- **WHAT IS BEING ASKED**
Please give back the listing below in full. Change nothing.

START EXCERPTED RECORDS

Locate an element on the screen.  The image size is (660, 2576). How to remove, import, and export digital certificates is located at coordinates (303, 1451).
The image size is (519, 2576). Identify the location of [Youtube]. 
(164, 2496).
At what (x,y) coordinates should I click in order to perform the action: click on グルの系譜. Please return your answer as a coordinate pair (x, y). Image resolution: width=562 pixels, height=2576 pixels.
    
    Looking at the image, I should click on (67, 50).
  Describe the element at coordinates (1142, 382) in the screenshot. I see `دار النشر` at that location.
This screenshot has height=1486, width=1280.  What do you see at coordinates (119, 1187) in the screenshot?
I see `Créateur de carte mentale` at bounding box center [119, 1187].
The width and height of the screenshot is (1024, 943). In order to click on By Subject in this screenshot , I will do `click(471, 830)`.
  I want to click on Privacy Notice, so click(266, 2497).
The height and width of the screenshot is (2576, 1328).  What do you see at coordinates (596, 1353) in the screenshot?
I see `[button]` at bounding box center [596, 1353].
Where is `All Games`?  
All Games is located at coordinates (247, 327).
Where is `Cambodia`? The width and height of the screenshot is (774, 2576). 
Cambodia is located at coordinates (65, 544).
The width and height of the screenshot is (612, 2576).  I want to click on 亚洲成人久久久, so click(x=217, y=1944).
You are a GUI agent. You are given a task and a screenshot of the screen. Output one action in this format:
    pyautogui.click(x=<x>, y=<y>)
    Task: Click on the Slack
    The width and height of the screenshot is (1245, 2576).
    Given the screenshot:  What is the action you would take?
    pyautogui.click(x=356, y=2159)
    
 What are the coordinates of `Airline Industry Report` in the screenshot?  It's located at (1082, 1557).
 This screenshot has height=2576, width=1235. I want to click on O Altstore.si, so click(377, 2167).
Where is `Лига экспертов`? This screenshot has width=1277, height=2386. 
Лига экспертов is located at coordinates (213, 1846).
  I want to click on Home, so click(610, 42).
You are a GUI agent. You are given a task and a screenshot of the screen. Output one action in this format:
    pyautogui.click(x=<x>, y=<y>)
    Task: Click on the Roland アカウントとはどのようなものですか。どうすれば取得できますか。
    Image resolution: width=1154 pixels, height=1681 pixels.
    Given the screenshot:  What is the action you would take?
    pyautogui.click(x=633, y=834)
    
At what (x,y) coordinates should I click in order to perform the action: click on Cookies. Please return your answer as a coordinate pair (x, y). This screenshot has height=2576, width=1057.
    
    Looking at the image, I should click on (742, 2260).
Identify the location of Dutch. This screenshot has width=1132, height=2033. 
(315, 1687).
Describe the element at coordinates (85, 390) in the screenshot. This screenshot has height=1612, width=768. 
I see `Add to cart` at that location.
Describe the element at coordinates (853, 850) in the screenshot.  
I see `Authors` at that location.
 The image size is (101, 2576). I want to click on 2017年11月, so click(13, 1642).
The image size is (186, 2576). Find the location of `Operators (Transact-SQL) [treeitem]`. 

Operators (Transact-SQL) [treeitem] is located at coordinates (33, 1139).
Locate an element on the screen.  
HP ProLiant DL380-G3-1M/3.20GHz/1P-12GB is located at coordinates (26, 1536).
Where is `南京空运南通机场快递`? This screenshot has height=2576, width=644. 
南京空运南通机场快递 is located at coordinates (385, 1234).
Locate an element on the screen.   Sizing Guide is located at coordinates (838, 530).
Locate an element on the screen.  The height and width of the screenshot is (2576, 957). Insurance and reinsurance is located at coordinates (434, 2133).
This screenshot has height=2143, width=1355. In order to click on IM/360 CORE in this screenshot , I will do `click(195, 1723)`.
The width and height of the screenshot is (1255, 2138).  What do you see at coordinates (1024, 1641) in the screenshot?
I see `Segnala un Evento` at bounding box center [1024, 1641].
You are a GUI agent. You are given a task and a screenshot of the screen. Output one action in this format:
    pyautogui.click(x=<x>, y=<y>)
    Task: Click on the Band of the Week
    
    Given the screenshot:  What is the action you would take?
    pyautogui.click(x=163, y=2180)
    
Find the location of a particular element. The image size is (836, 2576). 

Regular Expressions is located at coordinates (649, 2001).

END EXCERPTED RECORDS

- **REPLY**
Locate an element on the screen.  The image size is (660, 2576). How to remove, import, and export digital certificates is located at coordinates (303, 1451).
The image size is (519, 2576). Identify the location of [Youtube]. 
(164, 2496).
At what (x,y) coordinates should I click in order to perform the action: click on グルの系譜. Please return your answer as a coordinate pair (x, y). Image resolution: width=562 pixels, height=2576 pixels.
    
    Looking at the image, I should click on (67, 50).
  Describe the element at coordinates (1142, 382) in the screenshot. I see `دار النشر` at that location.
This screenshot has height=1486, width=1280.  What do you see at coordinates (119, 1187) in the screenshot?
I see `Créateur de carte mentale` at bounding box center [119, 1187].
The width and height of the screenshot is (1024, 943). In order to click on By Subject in this screenshot , I will do `click(471, 830)`.
  I want to click on Privacy Notice, so click(266, 2497).
The height and width of the screenshot is (2576, 1328).  What do you see at coordinates (596, 1353) in the screenshot?
I see `[button]` at bounding box center [596, 1353].
Where is `All Games`?  
All Games is located at coordinates (247, 327).
Where is `Cambodia`? The width and height of the screenshot is (774, 2576). 
Cambodia is located at coordinates (65, 544).
The width and height of the screenshot is (612, 2576).  I want to click on 亚洲成人久久久, so click(x=217, y=1944).
You are a GUI agent. You are given a task and a screenshot of the screen. Output one action in this format:
    pyautogui.click(x=<x>, y=<y>)
    Task: Click on the Slack
    The width and height of the screenshot is (1245, 2576).
    Given the screenshot:  What is the action you would take?
    pyautogui.click(x=356, y=2159)
    
 What are the coordinates of `Airline Industry Report` in the screenshot?  It's located at (1082, 1557).
 This screenshot has height=2576, width=1235. I want to click on O Altstore.si, so click(377, 2167).
Where is `Лига экспертов`? This screenshot has width=1277, height=2386. 
Лига экспертов is located at coordinates (213, 1846).
  I want to click on Home, so click(610, 42).
You are a GUI agent. You are given a task and a screenshot of the screen. Output one action in this format:
    pyautogui.click(x=<x>, y=<y>)
    Task: Click on the Roland アカウントとはどのようなものですか。どうすれば取得できますか。
    Image resolution: width=1154 pixels, height=1681 pixels.
    Given the screenshot:  What is the action you would take?
    pyautogui.click(x=633, y=834)
    
At what (x,y) coordinates should I click in order to perform the action: click on Cookies. Please return your answer as a coordinate pair (x, y). This screenshot has height=2576, width=1057.
    
    Looking at the image, I should click on (742, 2260).
Identify the location of Dutch. This screenshot has width=1132, height=2033. 
(315, 1687).
Describe the element at coordinates (85, 390) in the screenshot. This screenshot has height=1612, width=768. 
I see `Add to cart` at that location.
Describe the element at coordinates (853, 850) in the screenshot.  
I see `Authors` at that location.
 The image size is (101, 2576). I want to click on 2017年11月, so click(13, 1642).
The image size is (186, 2576). Find the location of `Operators (Transact-SQL) [treeitem]`. 

Operators (Transact-SQL) [treeitem] is located at coordinates (33, 1139).
Locate an element on the screen.  
HP ProLiant DL380-G3-1M/3.20GHz/1P-12GB is located at coordinates (26, 1536).
Where is `南京空运南通机场快递`? This screenshot has height=2576, width=644. 
南京空运南通机场快递 is located at coordinates (385, 1234).
Locate an element on the screen.   Sizing Guide is located at coordinates (838, 530).
Locate an element on the screen.  The height and width of the screenshot is (2576, 957). Insurance and reinsurance is located at coordinates (434, 2133).
This screenshot has height=2143, width=1355. In order to click on IM/360 CORE in this screenshot , I will do `click(195, 1723)`.
The width and height of the screenshot is (1255, 2138).  What do you see at coordinates (1024, 1641) in the screenshot?
I see `Segnala un Evento` at bounding box center [1024, 1641].
You are a GUI agent. You are given a task and a screenshot of the screen. Output one action in this format:
    pyautogui.click(x=<x>, y=<y>)
    Task: Click on the Band of the Week
    
    Given the screenshot:  What is the action you would take?
    pyautogui.click(x=163, y=2180)
    
Find the location of a particular element. The image size is (836, 2576). 

Regular Expressions is located at coordinates (649, 2001).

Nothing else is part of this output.